* GOAL OF THE EXERCISE
What you return should match the entries below exactly, only without the images.

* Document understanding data
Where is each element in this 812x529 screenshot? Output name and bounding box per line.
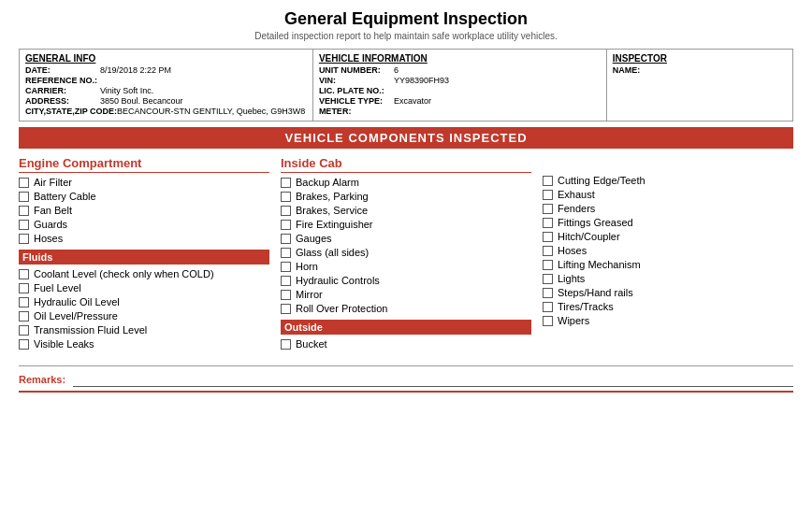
checkbox-wipers[interactable]: [543, 316, 553, 326]
general-info-section: GENERAL INFO DATE: 8/19/2018 2:22 PM REF…: [20, 50, 313, 121]
remarks-row: Remarks:: [19, 365, 793, 387]
info-row: GENERAL INFO DATE: 8/19/2018 2:22 PM REF…: [19, 49, 793, 122]
vehicle-info-title: VEHICLE INFORMATION: [319, 53, 601, 64]
checkbox-steps[interactable]: [543, 288, 553, 298]
checkbox-brakes-service[interactable]: [281, 206, 291, 216]
list-item: Cutting Edge/Teeth: [543, 175, 793, 186]
checkbox-oil-level[interactable]: [19, 311, 29, 322]
list-item: Hydraulic Controls: [281, 275, 531, 286]
outside-header: Outside: [281, 320, 531, 335]
checkbox-tires[interactable]: [543, 302, 553, 312]
checkbox-air-filter[interactable]: [19, 178, 29, 188]
list-item: Glass (all sides): [281, 247, 531, 258]
list-item: Fittings Greased: [543, 217, 793, 228]
list-item: Air Filter: [19, 177, 269, 188]
unit-number-field: UNIT NUMBER: 6: [319, 65, 601, 75]
cab-header: Inside Cab: [281, 156, 531, 173]
checkbox-guards[interactable]: [19, 220, 29, 230]
list-item: Battery Cable: [19, 191, 269, 202]
list-item: Lifting Mechanism: [543, 259, 793, 270]
remarks-label: Remarks:: [19, 374, 65, 385]
engine-col: Engine Compartment Air Filter Battery Ca…: [19, 156, 275, 352]
list-item: Roll Over Protection: [281, 303, 531, 314]
list-item: Fan Belt: [19, 205, 269, 216]
inspector-section: INSPECTOR NAME:: [607, 50, 792, 121]
vehicle-type-field: VEHICLE TYPE: Excavator: [319, 96, 601, 106]
page-title: General Equipment Inspection: [19, 9, 793, 29]
list-item: Visible Leaks: [19, 338, 269, 350]
list-item: Guards: [19, 219, 269, 230]
cab-col: Inside Cab Backup Alarm Brakes, Parking …: [275, 156, 537, 352]
inspector-name-field: NAME:: [613, 65, 787, 75]
list-item: Backup Alarm: [281, 177, 531, 188]
engine-header: Engine Compartment: [19, 156, 269, 173]
checkbox-hydraulic-oil[interactable]: [19, 297, 29, 307]
list-item: Brakes, Service: [281, 205, 531, 216]
list-item: Lights: [543, 273, 793, 284]
components-header: VEHICLE COMPONENTS INSPECTED: [19, 127, 793, 149]
checkbox-hitch[interactable]: [543, 232, 553, 242]
general-info-title: GENERAL INFO: [25, 53, 307, 64]
list-item: Fire Extinguisher: [281, 219, 531, 230]
checkbox-hydraulic-controls[interactable]: [281, 276, 291, 286]
checkbox-visible-leaks[interactable]: [19, 339, 29, 350]
list-item: Wipers: [543, 315, 793, 326]
vehicle-info-section: VEHICLE INFORMATION UNIT NUMBER: 6 VIN: …: [313, 50, 607, 121]
list-item: Hitch/Coupler: [543, 231, 793, 242]
checkbox-bucket[interactable]: [281, 339, 291, 350]
exterior-col: Cutting Edge/Teeth Exhaust Fenders Fitti…: [537, 156, 793, 352]
checkbox-hoses-ext[interactable]: [543, 246, 553, 256]
list-item: Hoses: [543, 245, 793, 256]
components-grid: Engine Compartment Air Filter Battery Ca…: [19, 156, 793, 352]
list-item: Fuel Level: [19, 282, 269, 293]
list-item: Gauges: [281, 233, 531, 244]
checkbox-fire-extinguisher[interactable]: [281, 220, 291, 230]
checkbox-rollover[interactable]: [281, 304, 291, 314]
list-item: Transmission Fluid Level: [19, 324, 269, 336]
remarks-line: [73, 372, 793, 387]
list-item: Bucket: [281, 338, 531, 350]
list-item: Mirror: [281, 289, 531, 300]
address-field: ADDRESS: 3850 Boul. Becancour: [25, 96, 307, 106]
list-item: Brakes, Parking: [281, 191, 531, 202]
fluids-header: Fluids: [19, 250, 269, 264]
carrier-field: CARRIER: Vinity Soft Inc.: [25, 86, 307, 95]
list-item: Hoses: [19, 233, 269, 244]
checkbox-cutting-edge[interactable]: [543, 176, 553, 186]
checkbox-fuel[interactable]: [19, 283, 29, 293]
checkbox-lifting[interactable]: [543, 260, 553, 270]
bottom-divider: [19, 391, 793, 393]
plate-field: LIC. PLATE NO.:: [319, 86, 601, 95]
inspector-title: INSPECTOR: [613, 53, 787, 64]
checkbox-glass[interactable]: [281, 248, 291, 258]
checkbox-fittings[interactable]: [543, 218, 553, 228]
checkbox-exhaust[interactable]: [543, 190, 553, 200]
checkbox-lights[interactable]: [543, 274, 553, 284]
checkbox-mirror[interactable]: [281, 290, 291, 300]
date-field: DATE: 8/19/2018 2:22 PM: [25, 65, 307, 75]
checkbox-fan-belt[interactable]: [19, 206, 29, 216]
checkbox-fenders[interactable]: [543, 204, 553, 214]
checkbox-horn[interactable]: [281, 262, 291, 272]
meter-field: METER:: [319, 107, 601, 116]
reference-field: REFERENCE NO.:: [25, 76, 307, 85]
list-item: Fenders: [543, 203, 793, 214]
list-item: Tires/Tracks: [543, 301, 793, 312]
list-item: Hydraulic Oil Level: [19, 296, 269, 307]
vin-field: VIN: YY98390FH93: [319, 76, 601, 85]
list-item: Steps/Hand rails: [543, 287, 793, 298]
list-item: Coolant Level (check only when COLD): [19, 268, 269, 279]
checkbox-gauges[interactable]: [281, 234, 291, 244]
checkbox-battery-cable[interactable]: [19, 192, 29, 202]
checkbox-transmission[interactable]: [19, 325, 29, 336]
checkbox-hoses-engine[interactable]: [19, 234, 29, 244]
city-field: CITY,STATE,ZIP CODE: BECANCOUR-STN GENTI…: [25, 107, 307, 116]
checkbox-coolant[interactable]: [19, 269, 29, 279]
checkbox-brakes-parking[interactable]: [281, 192, 291, 202]
list-item: Exhaust: [543, 189, 793, 200]
page-subtitle: Detailed inspection report to help maint…: [19, 31, 793, 41]
list-item: Oil Level/Pressure: [19, 310, 269, 322]
checkbox-backup-alarm[interactable]: [281, 178, 291, 188]
list-item: Horn: [281, 261, 531, 272]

* FINISHED EXERCISE
Where is each element in this 812x529 screenshot? Output name and bounding box per line.
checkbox-wipers[interactable]: [543, 316, 553, 326]
general-info-section: GENERAL INFO DATE: 8/19/2018 2:22 PM REF…: [20, 50, 313, 121]
remarks-row: Remarks:: [19, 365, 793, 387]
info-row: GENERAL INFO DATE: 8/19/2018 2:22 PM REF…: [19, 49, 793, 122]
vehicle-info-title: VEHICLE INFORMATION: [319, 53, 601, 64]
checkbox-steps[interactable]: [543, 288, 553, 298]
checkbox-brakes-service[interactable]: [281, 206, 291, 216]
list-item: Cutting Edge/Teeth: [543, 175, 793, 186]
checkbox-oil-level[interactable]: [19, 311, 29, 322]
list-item: Hydraulic Controls: [281, 275, 531, 286]
outside-header: Outside: [281, 320, 531, 335]
checkbox-tires[interactable]: [543, 302, 553, 312]
checkbox-air-filter[interactable]: [19, 178, 29, 188]
list-item: Glass (all sides): [281, 247, 531, 258]
list-item: Fittings Greased: [543, 217, 793, 228]
list-item: Air Filter: [19, 177, 269, 188]
unit-number-field: UNIT NUMBER: 6: [319, 65, 601, 75]
cab-header: Inside Cab: [281, 156, 531, 173]
checkbox-guards[interactable]: [19, 220, 29, 230]
list-item: Battery Cable: [19, 191, 269, 202]
list-item: Lifting Mechanism: [543, 259, 793, 270]
remarks-label: Remarks:: [19, 374, 65, 385]
engine-col: Engine Compartment Air Filter Battery Ca…: [19, 156, 275, 352]
list-item: Roll Over Protection: [281, 303, 531, 314]
list-item: Fan Belt: [19, 205, 269, 216]
inspector-section: INSPECTOR NAME:: [607, 50, 792, 121]
vehicle-type-field: VEHICLE TYPE: Excavator: [319, 96, 601, 106]
page-title: General Equipment Inspection: [19, 9, 793, 29]
list-item: Visible Leaks: [19, 338, 269, 350]
list-item: Guards: [19, 219, 269, 230]
cab-col: Inside Cab Backup Alarm Brakes, Parking …: [275, 156, 537, 352]
inspector-name-field: NAME:: [613, 65, 787, 75]
list-item: Backup Alarm: [281, 177, 531, 188]
engine-header: Engine Compartment: [19, 156, 269, 173]
checkbox-hydraulic-oil[interactable]: [19, 297, 29, 307]
list-item: Brakes, Service: [281, 205, 531, 216]
list-item: Lights: [543, 273, 793, 284]
components-header: VEHICLE COMPONENTS INSPECTED: [19, 127, 793, 149]
checkbox-hitch[interactable]: [543, 232, 553, 242]
general-info-title: GENERAL INFO: [25, 53, 307, 64]
list-item: Fire Extinguisher: [281, 219, 531, 230]
checkbox-hydraulic-controls[interactable]: [281, 276, 291, 286]
checkbox-visible-leaks[interactable]: [19, 339, 29, 350]
list-item: Wipers: [543, 315, 793, 326]
vehicle-info-section: VEHICLE INFORMATION UNIT NUMBER: 6 VIN: …: [313, 50, 607, 121]
list-item: Hitch/Coupler: [543, 231, 793, 242]
checkbox-bucket[interactable]: [281, 339, 291, 350]
exterior-col: Cutting Edge/Teeth Exhaust Fenders Fitti…: [537, 156, 793, 352]
checkbox-hoses-ext[interactable]: [543, 246, 553, 256]
list-item: Hoses: [543, 245, 793, 256]
components-grid: Engine Compartment Air Filter Battery Ca…: [19, 156, 793, 352]
list-item: Fuel Level: [19, 282, 269, 293]
list-item: Gauges: [281, 233, 531, 244]
checkbox-fire-extinguisher[interactable]: [281, 220, 291, 230]
checkbox-rollover[interactable]: [281, 304, 291, 314]
list-item: Transmission Fluid Level: [19, 324, 269, 336]
remarks-line: [73, 372, 793, 387]
list-item: Bucket: [281, 338, 531, 350]
list-item: Mirror: [281, 289, 531, 300]
address-field: ADDRESS: 3850 Boul. Becancour: [25, 96, 307, 106]
list-item: Brakes, Parking: [281, 191, 531, 202]
fluids-header: Fluids: [19, 250, 269, 264]
carrier-field: CARRIER: Vinity Soft Inc.: [25, 86, 307, 95]
list-item: Hoses: [19, 233, 269, 244]
checkbox-cutting-edge[interactable]: [543, 176, 553, 186]
checkbox-fuel[interactable]: [19, 283, 29, 293]
checkbox-lifting[interactable]: [543, 260, 553, 270]
bottom-divider: [19, 391, 793, 393]
plate-field: LIC. PLATE NO.:: [319, 86, 601, 95]
inspector-title: INSPECTOR: [613, 53, 787, 64]
checkbox-glass[interactable]: [281, 248, 291, 258]
checkbox-fittings[interactable]: [543, 218, 553, 228]
checkbox-exhaust[interactable]: [543, 190, 553, 200]
checkbox-lights[interactable]: [543, 274, 553, 284]
checkbox-mirror[interactable]: [281, 290, 291, 300]
date-field: DATE: 8/19/2018 2:22 PM: [25, 65, 307, 75]
checkbox-fan-belt[interactable]: [19, 206, 29, 216]
checkbox-fenders[interactable]: [543, 204, 553, 214]
checkbox-horn[interactable]: [281, 262, 291, 272]
meter-field: METER:: [319, 107, 601, 116]
reference-field: REFERENCE NO.:: [25, 76, 307, 85]
list-item: Fenders: [543, 203, 793, 214]
list-item: Tires/Tracks: [543, 301, 793, 312]
list-item: Hydraulic Oil Level: [19, 296, 269, 307]
vin-field: VIN: YY98390FH93: [319, 76, 601, 85]
list-item: Steps/Hand rails: [543, 287, 793, 298]
list-item: Coolant Level (check only when COLD): [19, 268, 269, 279]
checkbox-gauges[interactable]: [281, 234, 291, 244]
checkbox-battery-cable[interactable]: [19, 192, 29, 202]
checkbox-transmission[interactable]: [19, 325, 29, 336]
checkbox-hoses-engine[interactable]: [19, 234, 29, 244]
city-field: CITY,STATE,ZIP CODE: BECANCOUR-STN GENTI…: [25, 107, 307, 116]
checkbox-coolant[interactable]: [19, 269, 29, 279]
checkbox-brakes-parking[interactable]: [281, 192, 291, 202]
list-item: Exhaust: [543, 189, 793, 200]
page-subtitle: Detailed inspection report to help maint…: [19, 31, 793, 41]
list-item: Oil Level/Pressure: [19, 310, 269, 322]
checkbox-backup-alarm[interactable]: [281, 178, 291, 188]
list-item: Horn: [281, 261, 531, 272]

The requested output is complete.